[ad_1]
Temmuz ayı başlarında, Daisy Buchanan güneşli bir Cumartesi sabahı evinin etrafında çömlekler yaparak eğleniyordu – sonra telefonuna uzandı. Instagram’ı açtı ve “inceleme”, “vasat” ve “rahatsız edici” kelimelerini gördü; o hemen sıcak hissetti. Buchanan, “Bedenim beynimden önce işlemeye başladı” diyor. Gözlerinden yaşlar fışkırdı. İngiltere, Kent’te yaşayan 37 yaşındaki yazar Buchanan, kitaplarından birinin olumsuz eleştirisini okuyordu. Ama bunu uygunsuz bir adla ya da unvan araştırmasıyla aramamıştı – okuyucu aslında onu doğrudan ona göndermişti. Onu gönderilerinde etiketlemişlerdi.
Aynı sıralarda, birkaç mil ötede, Londra’da Lex Croucher, telefonları çaldığında zaten kötü bir gün geçiriyordu. 30 yaşındakilerin kitaplarından birinin iki paragraflık, tek yıldızlı bir incelemesiydi ve esasen Croucher’ın çalışması hakkında “sevilecek hiçbir şey” olmadığını söylüyordu. Geçmişte, hem Buchanan hem de Croucher yerleştirilmiş lütfen sosyal medyada: İşim hakkında ne istersen söyle, ama lütfen, lütfen, bunu yaparken beni @ etme.
Okuyucular ve eleştirmenler seslerini daha önce hiç bu kadar duyuramamışlardı. Bookstagram’ın ve daha yakın zamanda BookTok’un yükselişi, kitapseverlerin tavsiyeleri paylaşmasına, arsa boşluklarına dikkat çekmesine ve hayran teorilerini benzeri görülmemiş bir ölçekte tartışmasına olanak sağladı. Henüz yazarlar istek sen ile bilmek Bir kitabı sevmediğinizi dünyaya söylemek bir şey, yazarına söylemek tamamen başka bir şey.
Yoksa öyle mi? Ne de olsa bu bizim cesur yeni dünyamız değil mi? Yazarların bunu emmesi ve etiketlemenin işin bir parçası olduğunu kabul etmesi gerekmez mi – ve aslında yapıcı eleştirileri okumak gerçekten yararlı değil mi? Bazen yazarların, özellikle okuyucular bunu sorunlu buluyorsa, çalışmalarının eleştirilerini duymaya ihtiyaç duyarlar. Bu anlamda, neredeyse etiketleme değil tür yapılacak şey? Buchanan, aşk romanlarının yazarı Doyumsuz ve kariyerkesinlikle hayır diyor.
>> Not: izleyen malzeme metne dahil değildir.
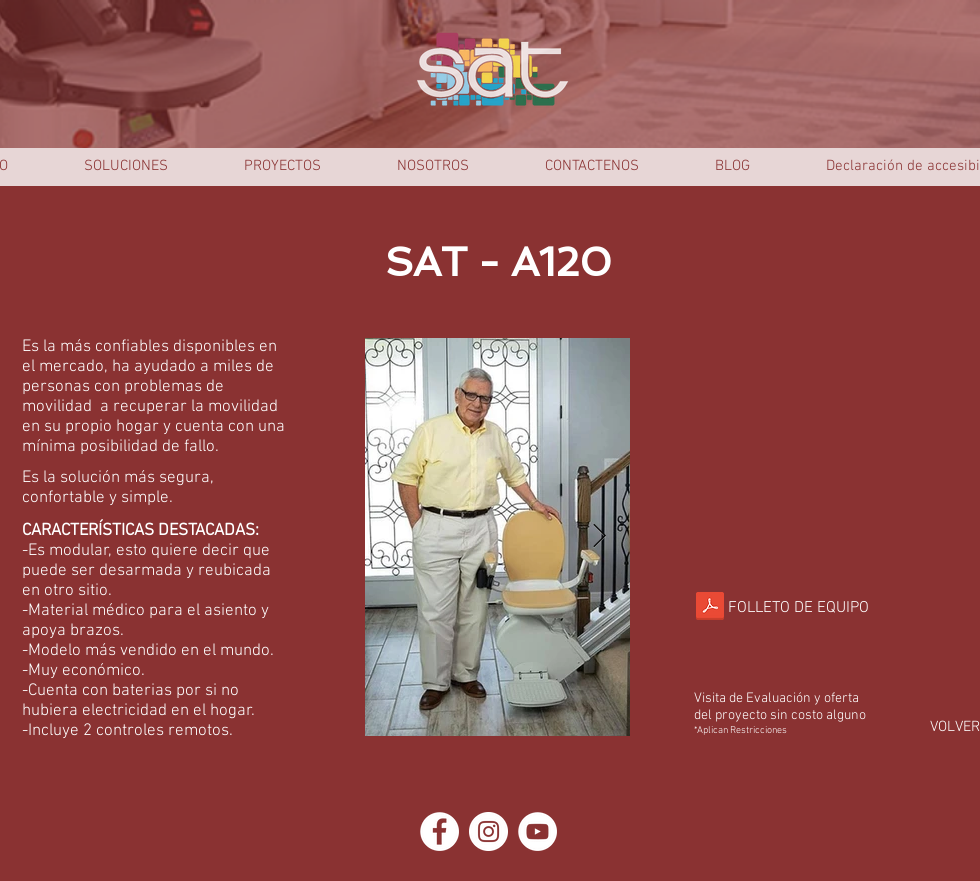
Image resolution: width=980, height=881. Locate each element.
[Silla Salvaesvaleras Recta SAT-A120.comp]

“Çalışmalarıma yapılacak geçerli eleştirilerin olduğunun fazlasıyla farkındayım” diyor ve ekliyor: “Ama şu anda yılda bir kitap yazmaya çalışıyorum. Oldukça acı verici bir üçüncü taslağın ortasındayım, bu yüzden iki yıl önce bitirdiğim kitabın öfkeli bir eleştirisini okuduğumda, beni gerçekten yaratıcı bir şekilde fırlatıyor.” Kabul etmekten “utandığını” söylese de Buchanan, Instagram’da ne kadar etiketlenebilir olduğunu en aza indirmek için çeşitli güvenlik ve gizlilik ayarları kullandı.
Anna James, 35 yaşındaki Londra merkezli çocuk serisinin yazarı Sayfalar ve Co, etiketli incelemelerin okuyucular için de kötü olabileceğini söylüyor. “Bir inceleme olumlu ya da olumsuz olsun, bir yazar etiketlenirse gerçekten her türlü konuşmayı kapatır” diyor ve etiketlemenin odağı okuyuculardan uzaklaştırdığını ve yazara yerleştirdiğini savunuyor. “Bir yazar hepsini gözlemliyorsa, bir kitap hakkında çevrimiçi bir sohbet okuyucular için açık ve yararlı olamaz” diyor. (Bir yazarla çalışmaları hakkında sohbet etmeye çalışırken değil, okuyucular yorumları ve derecelendirmeleri tartışırken kastettiğini açıklıyor.)